William Allen Simpson wrote:
Tim Starling wrote:
William Allen Simpson wrote:
Wouldn't want to bother anybody during an outage, as I'm sure that folks are busy. The point of a postmortem is to figure out how to prevent the same from happening in the future.
Since I still don't have a clue what you're talking about, preventing it from happening in the future might be difficult. I'll ask again: what is "local time"? Which local time are you talking about?
Since the thread hasn't had the words "local time" for some time, it was hard to figure out your query. Going back to my first message, there is a "local time" in parentheses. In context, it is clear that "last night (local time)" relates to your data center. That is, local night.

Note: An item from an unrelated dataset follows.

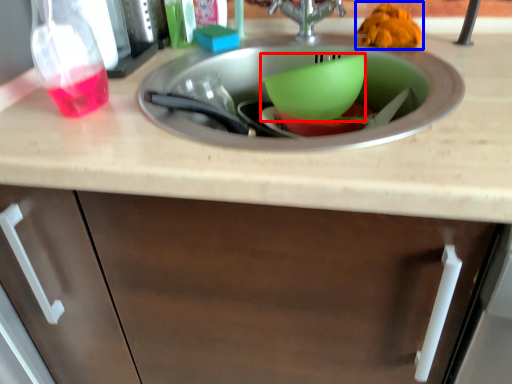 Question: Among these objects, which one is farthest to the camera, basin (highlighted by a red box) or food (highlighted by a blue box)?

Choices:
 (A) basin
 (B) food

Answer: (B)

Meet the sysadmin team (with corresponding timezones)
Brion: PDT -7 Kyle: EDT -4 Kate: BST +1 JeLuF: CEDT +2 Mark: CEDT +2 Domas: usually EET +2, currently travelling somewhere Me: AEST +10
The only person who lives near the servers is Kyle, and he was hired as a hardware tech for that exact reason. The servers all have their clocks set to UTC, and we use UTC in logs and communications.
Had you looked at the graphs (or other logs) at the time, or anytime in the following day (all I would hope), the data was obvious. Since you didn't, I've attached some of the dozen or so that I saved.
The time was 02:30+ UTC.
Ah, well in that case, I can tell you exactly what happened. The hero of the day was Zsinj, a canny newbie who had his eye on the relevant monitoring graphs, and alerted us to the problem immediately, using very specific terms, allowing us to track down and fix it rapidly.
Log extract from #wikimedia-tech follows, times are UTC+10.
[12:32] <Zsinj> Just had a SQL spike and squids almost flatlined. What happened? [12:34] <TimStarling> Zsinj: had? [12:34] <Interiot> network is slow maybe? [12:34] <TimStarling> oh, continuing [12:34] <Zsinj> SQL loads adb2, db4, and ariel all skyrocket load averages [12:35] <Zsinj> db2, db4, and ariel* [12:39] <Zsinj> hm, something caused sq1 to really cut its load, that's what increased the demand on the SQL servers. [12:39] <DragonFire2410> Wikinews not responding [12:39] * mboverload stabs himself because someone thought it was a good idea to put the datacenter in Flordia [12:39] <Zsinj> what's wrong with florida? [12:40] <Zsinj> TimStarling: Perhaps something with sq1?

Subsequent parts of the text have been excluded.